*WORK REQUEST*:
Extract from the listing each line in which the word "https" appears.
═══ MATERIAL SUPPLIED
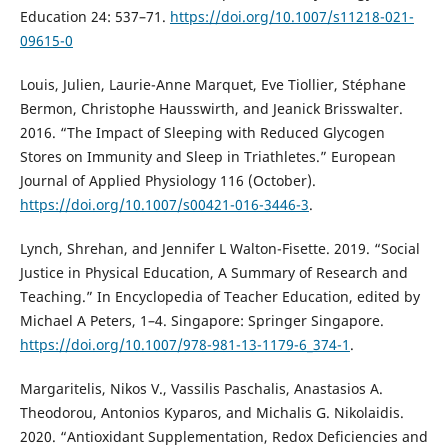
Education 24: 537–71.
https://doi.org/10.1007/s11218-021-
09615-0
Louis, Julien, Laurie-Anne Marquet, Eve Tiollier, Stéphane
Bermon, Christophe Hausswirth, and Jeanick Brisswalter.
2016. “The Impact of Sleeping with Reduced Glycogen
Stores on Immunity and Sleep in Triathletes.” European
Journal of Applied Physiology 116 (October).
https://doi.org/10.1007/s00421-016-3446-3
.
Lynch, Shrehan, and Jennifer L Walton-Fisette. 2019. “Social
Justice in Physical Education, A Summary of Research and
Teaching.” In Encyclopedia of Teacher Education, edited by
Michael A Peters, 1–4. Singapore: Springer Singapore.
https://doi.org/10.1007/978-981-13-1179-6_374-1
.
Margaritelis, Nikos V., Vassilis Paschalis, Anastasios A.
Theodorou, Antonios Kyparos, and Michalis G. Nikolaidis.
2020. “Antioxidant Supplementation, Redox Deficiencies and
══════
*EXERCISE ANSWER*:
https://doi.org/10.1007/s11218-021-
https://doi.org/10.1007/s00421-016-3446-3
https://doi.org/10.1007/978-981-13-1179-6_374-1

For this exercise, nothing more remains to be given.